Limitations & Confounding Variables
1. Seasonal Birth Confound
Critical Issue: Births are NOT uniformly distributed across the year.
- CDC data shows Rayleigh p < 0.0001 for seasonal clustering
- More births in August-September (Leo/Virgo), fewer in January-February (Capricorn/Aquarius)
- This means Virgos are ~20% more common than Capricorns in the population
- Any "zodiac effect" must exceed this baseline non-uniformity
2. Selection Bias in Celebrity Data
- Celebrities are not representative of the general population
- Success factors (socioeconomic background, geography, era) may correlate with birth timing
- Historical celebrities may have different seasonal birth patterns than modern populations
- Some birth dates may be unreliable (especially for older celebrities)
3. Profession as Personality Proxy
- Profession is an imperfect proxy for personality
- Not all performers are extraverted; not all scientists are introverted
- Success in a field depends on many factors beyond personality
- Career choice is influenced by opportunity, not just disposition
4. Sample Size Limitations
- 211 celebrities is modest for detecting small effects
- Power analysis: Can detect medium effects (d ≈ 0.4), may miss small effects
- Unequal group sizes (100 vs 50 vs 61) reduce statistical power
- Multiple comparison problem: 7+ tests increase false positive risk
5. Cultural & Historical Confounds
- Birth timing patterns vary by era, country, and culture
- Holiday conceptions (December) → September births may vary historically
- Agricultural societies had different seasonal patterns than industrial ones
- Celebrity birth dates span multiple centuries
6. Zodiac Sign Assignment
- Uses tropical zodiac (Western astrology standard)

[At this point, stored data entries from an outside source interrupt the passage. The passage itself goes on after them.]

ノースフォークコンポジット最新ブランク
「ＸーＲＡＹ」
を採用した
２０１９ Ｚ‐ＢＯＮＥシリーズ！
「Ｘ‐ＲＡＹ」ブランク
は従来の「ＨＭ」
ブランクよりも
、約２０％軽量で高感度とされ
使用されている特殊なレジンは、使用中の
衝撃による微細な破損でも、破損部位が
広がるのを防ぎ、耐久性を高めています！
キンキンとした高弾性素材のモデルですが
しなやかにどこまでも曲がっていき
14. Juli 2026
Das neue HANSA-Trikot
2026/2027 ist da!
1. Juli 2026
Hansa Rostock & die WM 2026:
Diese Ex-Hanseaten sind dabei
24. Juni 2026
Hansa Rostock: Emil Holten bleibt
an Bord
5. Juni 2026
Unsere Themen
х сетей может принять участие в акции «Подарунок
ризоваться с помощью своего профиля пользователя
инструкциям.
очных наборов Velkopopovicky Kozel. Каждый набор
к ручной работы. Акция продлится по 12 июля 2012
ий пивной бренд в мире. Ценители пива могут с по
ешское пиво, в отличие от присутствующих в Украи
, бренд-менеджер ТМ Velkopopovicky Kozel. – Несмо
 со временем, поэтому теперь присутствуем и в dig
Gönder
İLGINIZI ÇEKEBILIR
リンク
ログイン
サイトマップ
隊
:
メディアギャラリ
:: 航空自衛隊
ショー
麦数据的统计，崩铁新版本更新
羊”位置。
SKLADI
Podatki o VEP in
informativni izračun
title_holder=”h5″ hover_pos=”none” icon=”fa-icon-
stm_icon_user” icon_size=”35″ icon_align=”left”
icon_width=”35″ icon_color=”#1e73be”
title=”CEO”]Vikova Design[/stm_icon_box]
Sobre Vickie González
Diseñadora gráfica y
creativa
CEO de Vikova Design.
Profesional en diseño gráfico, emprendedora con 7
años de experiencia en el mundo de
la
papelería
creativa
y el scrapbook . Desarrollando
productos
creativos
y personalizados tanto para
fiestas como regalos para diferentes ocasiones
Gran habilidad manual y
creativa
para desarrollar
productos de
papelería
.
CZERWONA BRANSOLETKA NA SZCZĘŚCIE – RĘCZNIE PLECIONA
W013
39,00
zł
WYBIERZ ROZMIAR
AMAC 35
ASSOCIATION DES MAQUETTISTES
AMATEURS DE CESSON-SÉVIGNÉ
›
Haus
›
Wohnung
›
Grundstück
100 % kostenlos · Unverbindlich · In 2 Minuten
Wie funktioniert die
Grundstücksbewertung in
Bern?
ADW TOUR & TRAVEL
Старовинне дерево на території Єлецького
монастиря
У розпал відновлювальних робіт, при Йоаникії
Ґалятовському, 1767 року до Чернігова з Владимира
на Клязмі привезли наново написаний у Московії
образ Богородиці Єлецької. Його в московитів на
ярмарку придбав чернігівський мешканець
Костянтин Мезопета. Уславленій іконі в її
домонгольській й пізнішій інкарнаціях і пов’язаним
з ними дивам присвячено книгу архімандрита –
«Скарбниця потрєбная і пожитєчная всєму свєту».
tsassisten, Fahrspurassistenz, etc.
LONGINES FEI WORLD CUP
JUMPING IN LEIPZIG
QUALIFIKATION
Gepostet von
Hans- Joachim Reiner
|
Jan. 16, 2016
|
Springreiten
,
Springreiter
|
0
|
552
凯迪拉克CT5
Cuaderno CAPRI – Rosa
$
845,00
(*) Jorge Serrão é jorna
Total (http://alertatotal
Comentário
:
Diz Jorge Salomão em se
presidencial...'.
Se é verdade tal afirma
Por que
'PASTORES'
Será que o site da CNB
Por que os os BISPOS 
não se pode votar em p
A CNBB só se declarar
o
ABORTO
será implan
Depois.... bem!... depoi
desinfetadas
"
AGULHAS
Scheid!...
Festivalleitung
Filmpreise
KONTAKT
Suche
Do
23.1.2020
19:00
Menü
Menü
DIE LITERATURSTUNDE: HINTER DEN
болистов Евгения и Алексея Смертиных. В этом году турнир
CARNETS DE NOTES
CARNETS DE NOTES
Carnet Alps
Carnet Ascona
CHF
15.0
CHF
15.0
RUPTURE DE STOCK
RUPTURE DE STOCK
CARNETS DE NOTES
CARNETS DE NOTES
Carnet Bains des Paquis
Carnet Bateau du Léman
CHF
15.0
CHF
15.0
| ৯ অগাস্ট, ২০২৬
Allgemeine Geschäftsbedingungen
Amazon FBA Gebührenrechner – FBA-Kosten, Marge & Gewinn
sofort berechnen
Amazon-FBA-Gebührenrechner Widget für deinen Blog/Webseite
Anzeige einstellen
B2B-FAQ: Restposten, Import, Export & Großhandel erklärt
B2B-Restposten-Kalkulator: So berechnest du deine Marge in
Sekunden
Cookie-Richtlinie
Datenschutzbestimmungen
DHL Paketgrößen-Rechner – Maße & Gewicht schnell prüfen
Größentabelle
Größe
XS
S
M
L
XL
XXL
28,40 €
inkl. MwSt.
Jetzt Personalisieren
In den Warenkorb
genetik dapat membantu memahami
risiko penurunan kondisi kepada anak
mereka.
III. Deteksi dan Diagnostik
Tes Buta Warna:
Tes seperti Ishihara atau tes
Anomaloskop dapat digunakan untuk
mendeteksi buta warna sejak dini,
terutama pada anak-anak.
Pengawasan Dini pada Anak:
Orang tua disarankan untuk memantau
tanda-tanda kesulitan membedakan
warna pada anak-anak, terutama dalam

- Sidereal zodiac would shift all signs by ~24°
- Cusp births (within ~2 days of sign boundary) may be misclassified
- No birth time data → cannot calculate rising sign or houses
7. File Drawer Problem
- Null results are less likely to be published
- Our null findings are consistent with the published literature (Kelly 1979, Eysenck & Nias 1982)
- Significant results would require replication before accepting
Implementation
Analysis Pipeline
- Parse celebrity birth dates and assign zodiac signs
- Calculate CDC-based expected frequencies
- Apply chi-square tests for sign/element × profession
- Run Rayleigh tests for circular clustering by profession
- Test specific claims (fire signs = extraversion)
- Generate visualizations
Output Files
analysis_results.csv— Statistical test resultscelebrity_personality_data.csv— 211 celebrities with sign/element/professioncircular_statistics_analysis.png— 4-panel visualization
Required Python Libraries
pandas
numpy
scipy
matplotlib
References
- Fisher, N.I. (1993). Statistical Analysis of Circular Data
- Kelly, I.W. (1979). Astrology and science: A critical examination. Psychological Reports
- Eysenck, H.J. & Nias, D.K.B. (1982). Astrology: Science or Superstition?
- CDC National Vital Statistics Reports (2010-2020)
Ethical Notes
- Report null findings transparently
- Avoid deterministic claims about personality
- Acknowledge limitations openly
- Celebrity data is public information
Data Provenance
Personality Simulation
- Source: Synthetic/Generated Data.
- Description: Monte Carlo simulation of angular distribution.